Angie is a Senior Adjunct Professor at California College of the Arts in San Francisco where she has been teaching in the Graphic Design Program since 2005. She has taught “Typography 3: The Book,” created the curriculum for the foundational course “Typography 1: Form,” and co-taught the Summer study abroad class “Amsterdam: Dutch Utopia” with Mark Fox. She graduated magna cum laude from UC Berkeley, and with distinction from the California College of Arts and Crafts (CCAC). She is a member of Phi Beta Kappa.
"We climb at Mission Cliffs, as do our children Elias, Cate, and Lukas," said Angie. "MC is a bit of a second home for us, so to design an identity for a place and a community of people that we have an affinity for is an honor"
We asked the pair to give us a bit of insight to how they tackle the task of creating our gym logos. "Our process is fairly simple: we sketch at a small size. If a sketch works at half an inch, it typically works well as a finished symbol. Extraneous details are eliminated, and the essential structure of the symbol is clearly established," said Mark. "Once a sketch shows promise, we refine it further and then ink the refinement at a size of 3.5 inches with a Rapidograph pen. We then build the symbol in Illustrator for presentation; if the client selects it, we typically hone the design further, reinking the symbol at a size of 7 inches, and rebuilding it in Illustrator. Our process is laborious, but we believe it yields superior results."
"One final note: we can’t do great work without great partners. We have to thank and acknowledge Mark Melvin, in particular, for entrusting us with this assignment," said Angie.
Several of the original concepts were presented to a team at Touchstone, who then decided on the winning design. "Working with Mark and Angie to select the final identity for Mission Cliffs was such an honor, said Touchstone Graphic Designer Heather Campbell. "Their experience and professionalism really shone through. I can't WAIT to use this new logo!"

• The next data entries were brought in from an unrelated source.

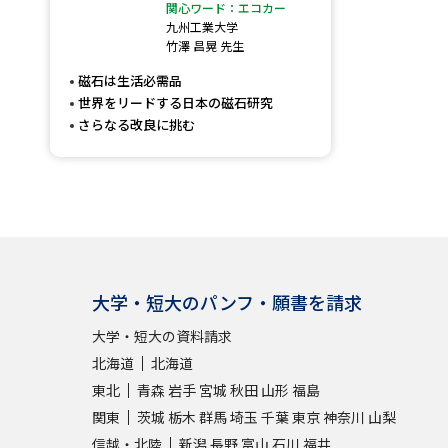
関心ワード：エコカー
九州工業大学
竹澤 昌晃 先生
磁石は生活必需品
世界をリードする日本の磁石研究
さらなる改良に挑む
大学・短大のパンフ・願書を請求
大学・短大の資料請求
北海道
北海道
東北
青森
岩手
宮城
秋田
山形
福島
関東
茨城
栃木
群馬
埼玉
千葉
東京
神奈川
山梨
信越・北陸
新潟
長野
富山
石川
福井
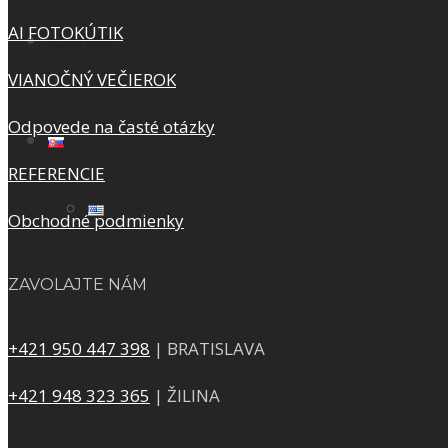
AI FOTOKÚTIK
KONTAKT
VIANOČNÝ VEČIEROK
Odpovede na časté otázky
REFERENCIE
Obchodné podmienky
ZAVOLAJTE NÁM
+421 950 447 398
| BRATISLAVA
+421 948 323 365
| ŽILINA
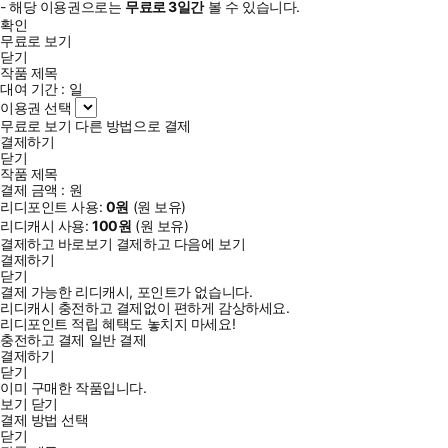
- 해당 이용권으로는
무료로
3일
간
볼 수 있습니다.
확인
무료로 보기
닫기
작품 제목
대여 기간 :
일
이용권 선택
무료로 보기
다른 방법으로 결제
결제하기
닫기
작품 제목
결제 금액 :
원
리디포인트 사용:
0
원
(
원 보유)
리디캐시 사용:
100
원
(
원 보유)
결제하고 바로보기
결제하고 다음에 보기
결제하기
닫기
결제 가능한 리디캐시, 포인트가 없습니다.
리디캐시 충전하고 결제없이 편하게 감상하세요.
리디포인트 적립 혜택도 놓치지 마세요!
충전하고 결제
일반 결제
결제하기
닫기
이미 구매한 작품입니다.
보기
닫기
결제 방법 선택
닫기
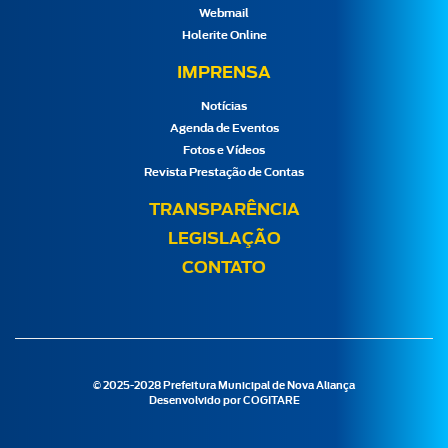
Webmail
Holerite Online
IMPRENSA
Notícias
Agenda de Eventos
Fotos e Vídeos
Revista Prestação de Contas
TRANSPARÊNCIA
LEGISLAÇÃO
CONTATO
© 2025-2028 Prefeitura Municipal de Nova Aliança
Desenvolvido por
COGITARE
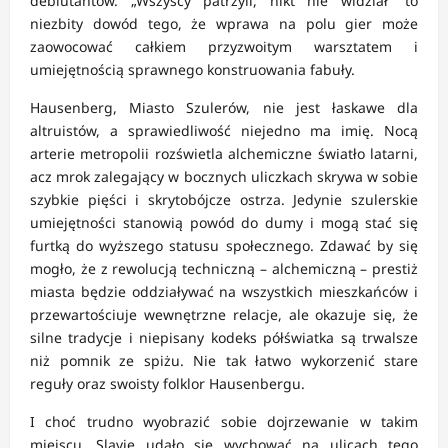
debiutantów. „Wszyscy patrzyli, nikt nie widział” to
niezbity dowód tego, że wprawa na polu gier może
zaowocować całkiem przyzwoitym warsztatem i
umiejętnością sprawnego konstruowania fabuły.
Hausenberg, Miasto Szulerów, nie jest łaskawe dla
altruistów, a sprawiedliwość niejedno ma imię. Nocą
arterie metropolii rozświetla alchemiczne światło latarni,
acz mrok zalegający w bocznych uliczkach skrywa w sobie
szybkie pięści i skrytobójcze ostrza. Jedynie szulerskie
umiejętności stanowią powód do dumy i mogą stać się
furtką do wyższego statusu społecznego. Zdawać by się
mogło, że z rewolucją techniczną – alchemiczną – prestiż
miasta będzie oddziaływać na wszystkich mieszkańców i
przewartościuje wewnętrzne relacje, ale okazuje się, że
silne tradycje i niepisany kodeks półświatka są trwalsze
niż pomnik ze spiżu. Nie tak łatwo wykorzenić stare
reguły oraz swoisty folklor Hausenbergu.
I choć trudno wyobrazić sobie dojrzewanie w takim
miejscu, Slavie udało się wychować na ulicach tego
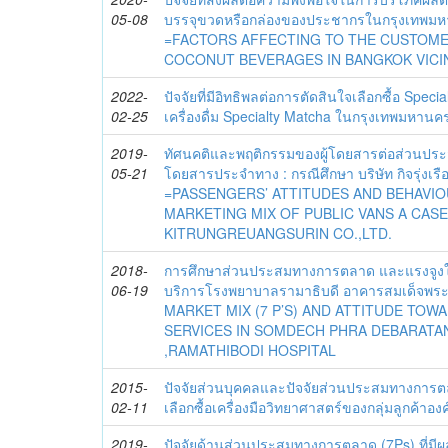
05-08
บรรจุขวดหรือกล่องของประชากรในกรุงเทพ
=FACTORS AFFECTING TO THE CUSTOME
COCONUT BEVERAGES IN BANGKOK VICIN
2022-
ปัจจัยที่มีอิทธิพลต่อการตัดสินใจเลือกซื้อ Speci
02-25
เครื่องดื่ม Specialty Matcha ในกรุงเทพมหานค
2019-
ทัศนคติและพฤติกรรมของผู้โดยสารต่อส่วนปร
05-21
โดยสารประจำทาง : กรณีศึกษา บริษัท กิจรุ่งเรือ
=PASSENGERS’ ATTITUDES AND BEHAVI
MARKETING MIX OF PUBLIC VANS A CAS
KITRUNGREUANGSURIN CO.,LTD.
2018-
การศึกษาส่วนประสมทางการตลาด และแรงจูงใจ
06-19
บริการโรงพยาบาลรามาธิบดี อาคารสมเด็จพร
MARKET MIX (7 P’S) AND ATTITUDE TOW
SERVICES IN SOMDECH PHRA DEBARATA
,RAMATHIBODI HOSPITAL
2015-
ปัจจัยส่วนบุคคลและปัจจัยส่วนประสมทางการตล
02-11
เลือกซื้อเครื่องมือวิทยาศาสตร์ของกลุ่มลูกค้
2019-
ปัจจัยด้านส่วนประสมทางการตลาด (7Ps) ที่มีผ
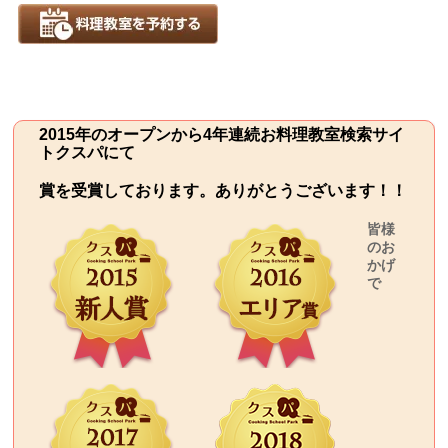
2015年のオープンから4年連続お料理教室検索サイ
トクスパにて
賞を受賞しております。ありがとうございます！！
皆様
のお
かげ
で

The new logo, which will be unveiled in the coming months, has an urban, industrial feel: concrete floors, steel Ibeams, and that massive crane hook—20 tons of capacity! "We thought the identity should feel empathetic and so we relied on simple, constructed forms," said Angie. "The design is the kind of nononsense trademark that could be stamped out of metal, or stenciled on a machine."
We owe a HUGE thank you to Mark and Angie for not only working with us on our previous gym identities, but for taking on the challenge of re-creating an existing logo. We're SO happy with the final product and we can't wait to see it in use.
...So do you want to see the new logo?!
Patience young padawans. It's coming soon!